Burns Flashcards
Describe the local response to burn in terms of 3 zones
- Zone of coagulation –> This is the region that has experienced maximal damage. Proteins have undergone coagulation. Coagulative necrosis. Irreversible/ non-viable. Requires debridement or grafting.
- Zone of stasis –> Characterized by ischemia caused by reduced blood flow/ vasoconstriction. Accounts for the systemic effects of burn injury. Potentially salvageable with prompt fluid therapy to re-perfuse tissue.
- Zone of hyperemia –> Characterized by vasodilation and inreased blood flow. The tissue is fully viable as long as there are no secondary insults or infection.
Explain the primary systemic response in severe burn
The primary systemic response to burn injury is driven by a massive release of inflammatory cytokines (TNF-a, IL-1, IL-6) and vasoactive mediators (histamine, NO, prostaglandins), leading to increased vascular permeability. This causes significant fluid loss into the interstitial space, resulting in intravascular hypovolemia and edema. While vasodilation may occur, the dominant issue in the acute phase is capillary leak and subsequent burn shock.
The initial 48-hour “ebb” phase is characterized by a hypometabolic state. Cardiac output drops due to a combination of myocardial depression (caused by cytokine release) and reduced preload (due to fluid shifts out of the intravascular space). Despite compensatory catecholamine release, perfusion remains inadequate. Aggressive fluid resuscitation is critical to restoring intravascular volume and preventing organ failure.
By approximately 48 hours, the “flow” phase begins, characterized by a hypermetabolic state that can persist for months—or even over a year in severe burns. This phase is driven by increased catecholamine and cortisol release, resulting in tachycardia, hyperglycemia, massive catabolism, muscle wasting (due to proteolysis), insulin resistance, and immunosuppression, increasing the risk of infection and sepsis.
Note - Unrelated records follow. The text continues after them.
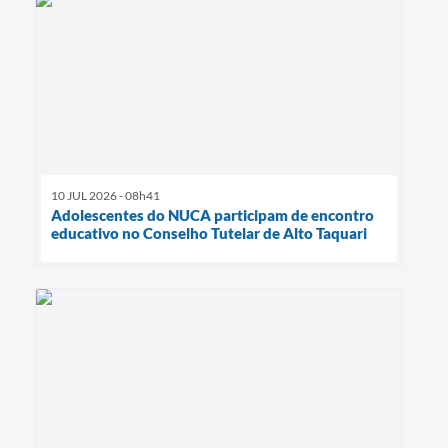
10 JUL 2026 - 08h41
Adolescentes do NUCA participam de encontro
educativo no Conselho Tutelar de Alto Taquari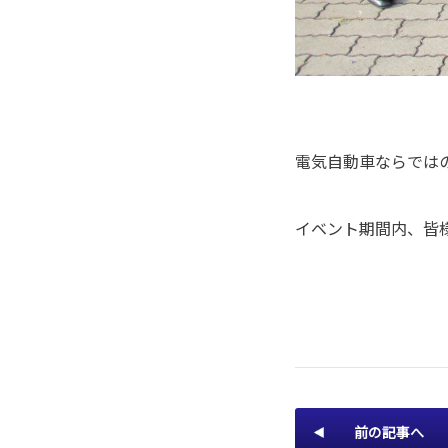
電気自動車ならでは
イベント期間内、皆
前の記事へ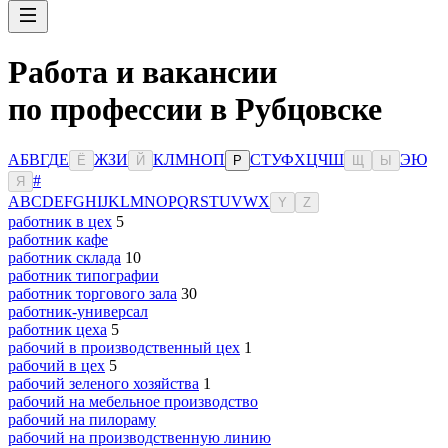
Работа и вакансии
по профессии в Рубцовске
А
Б
В
Г
Д
Е
Ж
З
И
К
Л
М
Н
О
П
С
Т
У
Ф
Х
Ц
Ч
Ш
Э
Ю
Ё
Й
Р
Щ
Ы
#
Я
A
B
C
D
E
F
G
H
I
J
K
L
M
N
O
P
Q
R
S
T
U
V
W
X
Y
Z
работник в цех
5
работник кафе
работник склада
10
работник типографии
работник торгового зала
30
работник-универсал
работник цеха
5
рабочий в производственный цех
1
рабочий в цех
5
рабочий зеленого хозяйства
1
рабочий на мебельное производство
рабочий на пилораму
рабочий на производственную линию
Splanchnic vasoconstriction, which can impair gut barrier function and promote bacterial translocation, should be mitigated with early enteral feeding to maintain gut integrity and reduce septic complications.
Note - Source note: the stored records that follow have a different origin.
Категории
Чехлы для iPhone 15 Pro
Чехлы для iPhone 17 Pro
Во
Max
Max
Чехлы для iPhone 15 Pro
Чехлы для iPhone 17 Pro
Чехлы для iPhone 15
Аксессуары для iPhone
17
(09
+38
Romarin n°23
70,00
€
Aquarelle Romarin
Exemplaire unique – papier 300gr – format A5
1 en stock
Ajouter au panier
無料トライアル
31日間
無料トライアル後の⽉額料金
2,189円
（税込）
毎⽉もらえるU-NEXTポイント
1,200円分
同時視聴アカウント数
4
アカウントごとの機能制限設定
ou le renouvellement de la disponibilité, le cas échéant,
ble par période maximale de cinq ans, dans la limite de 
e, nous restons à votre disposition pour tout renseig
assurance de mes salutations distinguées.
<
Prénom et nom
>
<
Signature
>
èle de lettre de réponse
Outline 4 causes of anemia in a burns patient
- Acute blood loss from the injury itself and/or surgical intervention.
- Inflammatory cytokines suppress erythropoeisis by inhibiting erythoid precursor proliferation and inhibiting EPO synthesis in kidney.
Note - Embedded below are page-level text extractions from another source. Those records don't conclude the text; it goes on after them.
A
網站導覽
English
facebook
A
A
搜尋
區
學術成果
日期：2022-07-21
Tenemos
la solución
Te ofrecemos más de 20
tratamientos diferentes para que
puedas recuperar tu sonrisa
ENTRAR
- Depletion of iron, folate, B12 due to hypermetabolic state.
- Increased hepcidin production in liver in response to inflammation; inhibits iron absorption from the gut and release of iron from intracellular stores –> further hinders erythropoeisis.
- Increased RBC sequestration in damaged tissue and haemophagocytosis.
- Hemodilutional anemia due to fluid replacement therapy
Outline 4 reasons why burns victims may be predisposed to infection
- Effect on Lymphocytes
–> T and B cell proliferation is inhibited, particularly due to excessive release of TGF-β, which suppresses immune cell function post-burn.
–>A shift from a Th1 to a Th2-dominated response impairs pathogen clearance. IL-4 and IL-10 promote Th2 responses, which suppress cytotoxic T-cell and macrophage activation, weakening cell-mediated immunity and increasing susceptibility to infections. - Effect on Innate Immune Response
–>Initial hyperinflammatory phase (cytokine storm) with TNF-α, IL-1, and IL-6 leads to immune dysregulation, followed by compensatory anti-inflammatory response syndrome (CARS), which causes immune suppression.
–>Neutrophils, macrophages, and dendritic cells exhibit impaired chemotaxis, phagocytosis, and antigen presentation, reducing pathogen clearance.
–> Complement dysfunction weakens opsonization, further impairing innate immune defense. - Hormonal and Metabolic Changes
–> Elevated cortisol and catecholamines contribute to immunosuppression by downregulating pro-inflammatory cytokines and impairing leukocyte function.
–> These stress-induced changes weaken both adaptive and innate immune responses, making infections more likely. - Loss of Skin Barrier
- Burn-induced gut permeability
–>Splanchnic vasoconstriction and elevated systemic inflammatory mediators contribute to gut mucosal atrophy and increased permeability.
–>This allows bacterial translocation from the gut into the bloodstream, leading to sepsis and systemic infections.